/EFE
Todo declarante tiene la obligación legal de ceñirse estrictamente a los hechos que se enjuician. El juez Marchena, con un criterio garantista y razonable, permitió al ex vicepresidente de la Generalitat explayarse en la retahíla de evasivas y falsedades que fue vertiendo. De no haberse limitado a responder a su abogado, su declaración hubiera sido más relevante, teniendo en cuenta que la Fiscalía le sitúa como el autor intelectual de "un plan minucioso, orquestado y pluriconvergente para un delito de rebelión". Junqueras, en vez de defenderse, actuó ayer de punta de lanza de la estrategia independentista, que aborda el juicio en el Supremo como si se tratara poco más que de un trámite previo al recurso al Tribunal Europeo de DDHH de Estrasburgo; es decir, como si España fuera un régimen en el que se persigue a los ciudadanos por sus ideas y no un Estado de derecho con plenas garantías procesales. En este contexto, resulta lacerante la inacción del Gobierno para contrarrestar el relato separatista en el exterior, ya sea permitiendo la reapertura de embajadas o con torpezas como la reciente de Irene Lozano, secretaria de Estado de la España Global, quien en una entrevista en una televisión británica comparó el golpe secesionista con una violación.

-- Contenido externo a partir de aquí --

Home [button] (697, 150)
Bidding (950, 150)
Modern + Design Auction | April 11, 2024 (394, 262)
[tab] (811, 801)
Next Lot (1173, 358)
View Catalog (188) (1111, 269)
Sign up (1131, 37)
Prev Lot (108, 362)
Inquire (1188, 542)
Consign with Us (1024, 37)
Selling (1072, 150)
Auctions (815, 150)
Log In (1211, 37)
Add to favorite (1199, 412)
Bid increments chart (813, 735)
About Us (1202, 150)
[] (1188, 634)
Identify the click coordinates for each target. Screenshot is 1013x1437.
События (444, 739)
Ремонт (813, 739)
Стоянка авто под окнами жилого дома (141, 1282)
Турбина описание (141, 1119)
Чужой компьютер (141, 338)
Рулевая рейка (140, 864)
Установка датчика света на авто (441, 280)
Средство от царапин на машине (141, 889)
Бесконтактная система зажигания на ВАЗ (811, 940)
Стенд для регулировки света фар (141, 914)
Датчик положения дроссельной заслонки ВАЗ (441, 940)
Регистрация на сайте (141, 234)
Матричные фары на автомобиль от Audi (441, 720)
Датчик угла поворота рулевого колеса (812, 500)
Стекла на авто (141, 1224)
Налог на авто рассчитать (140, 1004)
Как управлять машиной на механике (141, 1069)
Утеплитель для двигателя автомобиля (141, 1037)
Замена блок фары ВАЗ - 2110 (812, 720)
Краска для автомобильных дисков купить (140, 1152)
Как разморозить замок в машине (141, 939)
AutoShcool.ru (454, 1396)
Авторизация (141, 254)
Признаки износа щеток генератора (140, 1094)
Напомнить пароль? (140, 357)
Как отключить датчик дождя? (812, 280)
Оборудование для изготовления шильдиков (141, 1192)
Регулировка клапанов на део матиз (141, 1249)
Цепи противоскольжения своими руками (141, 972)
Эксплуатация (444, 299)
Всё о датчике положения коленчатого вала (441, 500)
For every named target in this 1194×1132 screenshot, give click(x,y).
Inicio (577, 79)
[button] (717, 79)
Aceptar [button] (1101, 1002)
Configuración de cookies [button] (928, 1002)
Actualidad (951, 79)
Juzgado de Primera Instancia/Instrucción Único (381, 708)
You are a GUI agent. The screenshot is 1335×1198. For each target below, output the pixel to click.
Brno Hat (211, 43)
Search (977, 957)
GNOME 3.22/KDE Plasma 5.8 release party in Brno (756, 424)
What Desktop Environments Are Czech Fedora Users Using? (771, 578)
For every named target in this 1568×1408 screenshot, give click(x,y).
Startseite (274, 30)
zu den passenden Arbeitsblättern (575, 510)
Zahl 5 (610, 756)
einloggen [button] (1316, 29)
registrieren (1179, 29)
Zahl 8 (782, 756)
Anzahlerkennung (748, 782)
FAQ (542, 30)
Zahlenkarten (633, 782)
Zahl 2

El tono mitinesco del líder de ERC contrastó con la declaración de Joaquim Forn. Se defendió recurriendo a argumentos jurídicos y pertrechado de abundante documentación durante el interrogatorio. El ex consejero de Interior negó haber participado en la ejecución del 1-O, así como la desobediencia de los Mossos ese día. También relegó la declaración unilateral de independencia a la condición de mera "declaración política"; o lo que es lo mismo, la Generalitat llamó a los catalanes a votar una farsa. Sus palabras retrataron las mentiras de Junqueras y permitieron constatar la diferente línea de defensa de los acusados.